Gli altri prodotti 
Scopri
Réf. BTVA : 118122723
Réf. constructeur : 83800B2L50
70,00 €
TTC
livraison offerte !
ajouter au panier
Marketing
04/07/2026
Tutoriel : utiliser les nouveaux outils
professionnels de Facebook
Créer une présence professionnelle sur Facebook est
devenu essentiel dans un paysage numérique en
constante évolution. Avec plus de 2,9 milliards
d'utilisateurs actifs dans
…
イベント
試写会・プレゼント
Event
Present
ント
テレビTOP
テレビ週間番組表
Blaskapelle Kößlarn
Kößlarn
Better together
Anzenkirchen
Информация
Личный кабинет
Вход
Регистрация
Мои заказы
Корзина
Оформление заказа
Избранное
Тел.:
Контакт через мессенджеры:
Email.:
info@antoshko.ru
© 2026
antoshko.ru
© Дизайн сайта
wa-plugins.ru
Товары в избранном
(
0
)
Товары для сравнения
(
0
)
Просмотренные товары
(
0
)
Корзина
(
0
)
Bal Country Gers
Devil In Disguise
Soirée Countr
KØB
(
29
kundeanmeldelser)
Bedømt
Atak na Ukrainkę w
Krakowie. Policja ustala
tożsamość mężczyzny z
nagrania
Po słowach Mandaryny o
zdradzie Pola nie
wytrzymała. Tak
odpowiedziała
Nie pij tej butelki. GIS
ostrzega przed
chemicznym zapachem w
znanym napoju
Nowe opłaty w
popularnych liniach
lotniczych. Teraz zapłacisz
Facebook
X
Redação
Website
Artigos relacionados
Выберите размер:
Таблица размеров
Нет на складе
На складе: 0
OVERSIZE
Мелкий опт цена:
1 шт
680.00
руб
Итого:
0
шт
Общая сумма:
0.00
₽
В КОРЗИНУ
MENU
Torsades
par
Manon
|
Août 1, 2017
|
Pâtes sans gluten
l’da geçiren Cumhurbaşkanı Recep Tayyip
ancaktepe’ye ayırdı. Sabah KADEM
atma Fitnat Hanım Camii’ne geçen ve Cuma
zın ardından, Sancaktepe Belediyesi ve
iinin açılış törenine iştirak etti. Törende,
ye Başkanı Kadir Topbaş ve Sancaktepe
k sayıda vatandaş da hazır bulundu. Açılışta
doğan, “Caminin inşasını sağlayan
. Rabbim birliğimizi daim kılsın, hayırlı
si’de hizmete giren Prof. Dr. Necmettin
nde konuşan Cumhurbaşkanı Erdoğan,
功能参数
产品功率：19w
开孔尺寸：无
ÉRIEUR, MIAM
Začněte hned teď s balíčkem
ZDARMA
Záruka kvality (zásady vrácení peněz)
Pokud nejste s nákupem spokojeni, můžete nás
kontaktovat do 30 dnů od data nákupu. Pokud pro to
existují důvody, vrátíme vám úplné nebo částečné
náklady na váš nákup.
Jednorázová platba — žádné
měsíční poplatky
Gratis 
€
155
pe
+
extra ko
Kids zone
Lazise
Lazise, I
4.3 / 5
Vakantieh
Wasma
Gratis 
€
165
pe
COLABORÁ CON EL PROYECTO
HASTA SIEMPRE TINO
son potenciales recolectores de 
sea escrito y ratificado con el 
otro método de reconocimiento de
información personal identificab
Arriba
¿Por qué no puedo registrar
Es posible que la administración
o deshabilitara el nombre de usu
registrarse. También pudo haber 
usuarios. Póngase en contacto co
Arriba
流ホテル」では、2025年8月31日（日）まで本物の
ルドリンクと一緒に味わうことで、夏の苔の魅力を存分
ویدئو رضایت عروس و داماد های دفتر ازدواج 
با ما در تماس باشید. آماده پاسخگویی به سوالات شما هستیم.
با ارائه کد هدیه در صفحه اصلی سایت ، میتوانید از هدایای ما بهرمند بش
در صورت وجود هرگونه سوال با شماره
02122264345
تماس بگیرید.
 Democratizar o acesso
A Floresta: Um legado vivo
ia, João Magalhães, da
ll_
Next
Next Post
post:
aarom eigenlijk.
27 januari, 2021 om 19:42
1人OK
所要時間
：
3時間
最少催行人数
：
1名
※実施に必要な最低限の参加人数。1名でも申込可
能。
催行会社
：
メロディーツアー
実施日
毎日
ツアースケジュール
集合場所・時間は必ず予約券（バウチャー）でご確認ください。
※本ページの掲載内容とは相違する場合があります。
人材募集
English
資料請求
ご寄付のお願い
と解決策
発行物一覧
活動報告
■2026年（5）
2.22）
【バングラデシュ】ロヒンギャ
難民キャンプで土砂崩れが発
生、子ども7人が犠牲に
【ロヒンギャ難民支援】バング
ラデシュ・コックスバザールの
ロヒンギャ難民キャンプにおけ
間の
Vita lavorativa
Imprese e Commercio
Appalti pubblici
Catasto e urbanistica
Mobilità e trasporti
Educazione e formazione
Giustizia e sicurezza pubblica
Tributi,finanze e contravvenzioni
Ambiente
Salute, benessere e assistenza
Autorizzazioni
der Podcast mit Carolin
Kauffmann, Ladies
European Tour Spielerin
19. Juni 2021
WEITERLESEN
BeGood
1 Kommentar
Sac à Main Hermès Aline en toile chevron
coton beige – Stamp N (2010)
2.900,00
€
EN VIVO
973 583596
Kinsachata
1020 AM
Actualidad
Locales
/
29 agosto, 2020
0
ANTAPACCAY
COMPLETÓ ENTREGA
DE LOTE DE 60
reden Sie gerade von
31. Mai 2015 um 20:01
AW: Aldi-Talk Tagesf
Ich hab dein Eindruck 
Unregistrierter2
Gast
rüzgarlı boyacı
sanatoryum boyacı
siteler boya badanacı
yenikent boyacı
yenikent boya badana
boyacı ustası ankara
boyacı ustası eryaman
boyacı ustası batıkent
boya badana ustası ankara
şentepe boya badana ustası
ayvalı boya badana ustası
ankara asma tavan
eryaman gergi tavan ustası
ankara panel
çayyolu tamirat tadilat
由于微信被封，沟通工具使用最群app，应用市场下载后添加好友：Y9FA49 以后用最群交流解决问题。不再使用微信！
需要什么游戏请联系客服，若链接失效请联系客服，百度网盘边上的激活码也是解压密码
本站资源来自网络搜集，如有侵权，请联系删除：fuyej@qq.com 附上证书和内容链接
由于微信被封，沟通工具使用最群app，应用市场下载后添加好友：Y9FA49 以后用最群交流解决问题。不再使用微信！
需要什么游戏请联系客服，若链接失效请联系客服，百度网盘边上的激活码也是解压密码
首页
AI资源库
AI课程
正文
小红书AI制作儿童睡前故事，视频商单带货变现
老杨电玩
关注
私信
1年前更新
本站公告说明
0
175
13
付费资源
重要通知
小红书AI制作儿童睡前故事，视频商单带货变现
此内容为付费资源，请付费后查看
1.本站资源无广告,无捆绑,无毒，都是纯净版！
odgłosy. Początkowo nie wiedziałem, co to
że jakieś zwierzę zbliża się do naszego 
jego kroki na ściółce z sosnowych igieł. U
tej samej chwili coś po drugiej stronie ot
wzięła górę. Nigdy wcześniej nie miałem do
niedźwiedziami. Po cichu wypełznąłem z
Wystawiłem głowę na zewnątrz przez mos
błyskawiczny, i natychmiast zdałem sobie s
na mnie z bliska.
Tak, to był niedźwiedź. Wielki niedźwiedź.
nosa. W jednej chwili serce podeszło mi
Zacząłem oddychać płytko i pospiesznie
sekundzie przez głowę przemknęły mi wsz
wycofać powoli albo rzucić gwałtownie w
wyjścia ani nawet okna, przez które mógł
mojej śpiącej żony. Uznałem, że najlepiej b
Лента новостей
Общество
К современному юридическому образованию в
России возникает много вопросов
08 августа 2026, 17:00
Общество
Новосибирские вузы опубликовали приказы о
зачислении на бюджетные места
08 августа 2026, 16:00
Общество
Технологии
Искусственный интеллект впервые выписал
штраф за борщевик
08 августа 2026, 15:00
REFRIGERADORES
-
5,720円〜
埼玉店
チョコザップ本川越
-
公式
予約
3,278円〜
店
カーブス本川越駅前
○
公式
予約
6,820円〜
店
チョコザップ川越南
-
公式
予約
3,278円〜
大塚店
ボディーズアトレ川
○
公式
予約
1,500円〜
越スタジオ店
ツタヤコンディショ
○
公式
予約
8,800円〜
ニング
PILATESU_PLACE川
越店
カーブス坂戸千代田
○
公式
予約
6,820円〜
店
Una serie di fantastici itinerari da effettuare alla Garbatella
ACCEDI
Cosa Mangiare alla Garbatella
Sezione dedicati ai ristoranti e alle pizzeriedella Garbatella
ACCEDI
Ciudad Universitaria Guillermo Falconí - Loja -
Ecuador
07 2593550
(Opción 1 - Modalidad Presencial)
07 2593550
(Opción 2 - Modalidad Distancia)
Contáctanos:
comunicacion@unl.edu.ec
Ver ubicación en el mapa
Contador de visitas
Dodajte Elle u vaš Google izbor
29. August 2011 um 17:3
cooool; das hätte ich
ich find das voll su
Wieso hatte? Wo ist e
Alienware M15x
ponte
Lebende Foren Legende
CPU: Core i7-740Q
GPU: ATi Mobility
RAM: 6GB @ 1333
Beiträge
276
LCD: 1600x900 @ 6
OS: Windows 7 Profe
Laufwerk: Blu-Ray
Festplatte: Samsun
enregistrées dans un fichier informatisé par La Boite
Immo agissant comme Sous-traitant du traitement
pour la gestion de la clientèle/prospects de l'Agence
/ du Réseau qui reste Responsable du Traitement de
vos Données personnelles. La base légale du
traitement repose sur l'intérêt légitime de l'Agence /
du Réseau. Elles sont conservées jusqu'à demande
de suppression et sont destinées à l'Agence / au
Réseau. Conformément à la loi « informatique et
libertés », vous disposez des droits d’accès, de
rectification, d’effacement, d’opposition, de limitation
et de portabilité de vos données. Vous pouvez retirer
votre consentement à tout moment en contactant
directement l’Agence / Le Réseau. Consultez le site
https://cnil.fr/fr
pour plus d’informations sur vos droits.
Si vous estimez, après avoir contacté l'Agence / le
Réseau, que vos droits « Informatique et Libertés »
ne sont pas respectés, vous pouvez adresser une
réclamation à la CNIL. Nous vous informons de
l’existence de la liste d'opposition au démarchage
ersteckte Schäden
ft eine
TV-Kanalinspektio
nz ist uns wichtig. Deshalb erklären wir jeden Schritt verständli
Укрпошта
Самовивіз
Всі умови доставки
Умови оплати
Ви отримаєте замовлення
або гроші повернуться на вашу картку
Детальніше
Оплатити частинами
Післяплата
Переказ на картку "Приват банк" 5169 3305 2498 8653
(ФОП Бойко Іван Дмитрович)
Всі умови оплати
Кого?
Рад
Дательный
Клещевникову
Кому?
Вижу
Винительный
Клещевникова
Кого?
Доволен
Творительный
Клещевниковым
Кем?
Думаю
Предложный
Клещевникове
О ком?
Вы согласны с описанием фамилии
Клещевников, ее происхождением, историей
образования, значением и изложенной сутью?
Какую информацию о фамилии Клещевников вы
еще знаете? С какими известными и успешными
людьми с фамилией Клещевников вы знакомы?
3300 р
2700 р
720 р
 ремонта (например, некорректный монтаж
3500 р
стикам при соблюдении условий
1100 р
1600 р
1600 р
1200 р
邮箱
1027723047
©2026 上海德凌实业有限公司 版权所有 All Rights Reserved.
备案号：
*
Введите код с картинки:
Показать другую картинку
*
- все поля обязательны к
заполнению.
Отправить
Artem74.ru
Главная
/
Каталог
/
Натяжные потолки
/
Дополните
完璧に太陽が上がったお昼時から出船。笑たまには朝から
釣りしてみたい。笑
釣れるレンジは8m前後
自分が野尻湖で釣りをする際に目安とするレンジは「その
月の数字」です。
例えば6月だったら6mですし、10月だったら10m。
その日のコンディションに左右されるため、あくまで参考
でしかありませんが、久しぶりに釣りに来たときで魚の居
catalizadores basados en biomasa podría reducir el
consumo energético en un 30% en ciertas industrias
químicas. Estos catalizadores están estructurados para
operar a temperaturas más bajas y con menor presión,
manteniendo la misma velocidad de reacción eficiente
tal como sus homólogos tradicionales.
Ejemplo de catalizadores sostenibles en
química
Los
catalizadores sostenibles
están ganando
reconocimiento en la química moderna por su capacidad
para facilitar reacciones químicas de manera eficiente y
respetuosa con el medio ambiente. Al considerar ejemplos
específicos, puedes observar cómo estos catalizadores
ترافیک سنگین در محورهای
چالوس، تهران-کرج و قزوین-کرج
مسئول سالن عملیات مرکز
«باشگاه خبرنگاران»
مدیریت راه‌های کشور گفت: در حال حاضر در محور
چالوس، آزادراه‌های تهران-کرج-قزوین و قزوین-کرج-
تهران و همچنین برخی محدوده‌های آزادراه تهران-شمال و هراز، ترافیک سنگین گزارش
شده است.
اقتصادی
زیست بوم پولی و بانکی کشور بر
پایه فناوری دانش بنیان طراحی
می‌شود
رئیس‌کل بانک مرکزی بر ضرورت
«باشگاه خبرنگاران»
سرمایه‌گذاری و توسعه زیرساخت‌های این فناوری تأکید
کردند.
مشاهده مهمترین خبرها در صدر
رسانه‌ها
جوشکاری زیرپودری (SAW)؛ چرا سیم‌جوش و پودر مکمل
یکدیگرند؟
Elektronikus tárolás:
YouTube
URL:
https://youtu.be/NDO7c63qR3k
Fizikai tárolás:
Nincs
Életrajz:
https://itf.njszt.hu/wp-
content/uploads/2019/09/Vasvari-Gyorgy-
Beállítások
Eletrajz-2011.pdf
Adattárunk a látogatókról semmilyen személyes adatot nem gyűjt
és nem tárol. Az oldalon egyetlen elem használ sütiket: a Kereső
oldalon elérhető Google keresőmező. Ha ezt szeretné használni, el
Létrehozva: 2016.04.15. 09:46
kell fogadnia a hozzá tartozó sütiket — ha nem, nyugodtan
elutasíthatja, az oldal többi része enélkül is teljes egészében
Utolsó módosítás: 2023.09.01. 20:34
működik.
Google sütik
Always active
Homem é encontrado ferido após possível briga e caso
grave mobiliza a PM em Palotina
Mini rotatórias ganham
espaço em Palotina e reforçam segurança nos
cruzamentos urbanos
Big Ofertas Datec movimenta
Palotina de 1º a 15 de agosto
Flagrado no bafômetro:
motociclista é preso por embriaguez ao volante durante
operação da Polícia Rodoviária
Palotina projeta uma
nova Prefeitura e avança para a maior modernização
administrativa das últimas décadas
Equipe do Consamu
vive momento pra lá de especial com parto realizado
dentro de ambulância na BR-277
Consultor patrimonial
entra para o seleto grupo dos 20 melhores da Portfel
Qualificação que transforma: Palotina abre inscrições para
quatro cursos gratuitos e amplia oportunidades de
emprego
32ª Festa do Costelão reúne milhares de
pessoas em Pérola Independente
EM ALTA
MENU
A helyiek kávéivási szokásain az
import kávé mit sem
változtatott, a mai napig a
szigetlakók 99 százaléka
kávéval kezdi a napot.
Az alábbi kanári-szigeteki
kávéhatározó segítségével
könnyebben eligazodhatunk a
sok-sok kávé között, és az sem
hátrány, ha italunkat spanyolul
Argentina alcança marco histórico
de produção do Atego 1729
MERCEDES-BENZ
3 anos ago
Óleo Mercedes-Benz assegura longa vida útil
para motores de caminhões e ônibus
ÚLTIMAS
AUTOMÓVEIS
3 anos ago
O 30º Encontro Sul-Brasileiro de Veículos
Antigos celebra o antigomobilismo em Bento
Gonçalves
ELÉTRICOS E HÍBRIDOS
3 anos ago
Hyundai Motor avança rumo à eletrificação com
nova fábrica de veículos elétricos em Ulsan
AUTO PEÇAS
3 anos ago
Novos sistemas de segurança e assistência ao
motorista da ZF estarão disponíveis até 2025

* **What is required**
Here the output must be the lines above from the line with "directement l’Agence /" to the line with "образования, значением и изложенной сутью?", both included, duplicated word for word and nothing else.

* **Task result**
directement l’Agence / Le Réseau. Consultez le site
https://cnil.fr/fr
pour plus d’informations sur vos droits.
Si vous estimez, après avoir contacté l'Agence / le
Réseau, que vos droits « Informatique et Libertés »
ne sont pas respectés, vous pouvez adresser une
réclamation à la CNIL. Nous vous informons de
l’existence de la liste d'opposition au démarchage
ersteckte Schäden
ft eine
TV-Kanalinspektio
nz ist uns wichtig. Deshalb erklären wir jeden Schritt verständli
Укрпошта
Самовивіз
Всі умови доставки
Умови оплати
Ви отримаєте замовлення
або гроші повернуться на вашу картку
Детальніше
Оплатити частинами
Післяплата
Переказ на картку "Приват банк" 5169 3305 2498 8653
(ФОП Бойко Іван Дмитрович)
Всі умови оплати
Кого?
Рад
Дательный
Клещевникову
Кому?
Вижу
Винительный
Клещевникова
Кого?
Доволен
Творительный
Клещевниковым
Кем?
Думаю
Предложный
Клещевникове
О ком?
Вы согласны с описанием фамилии
Клещевников, ее происхождением, историей
образования, значением и изложенной сутью?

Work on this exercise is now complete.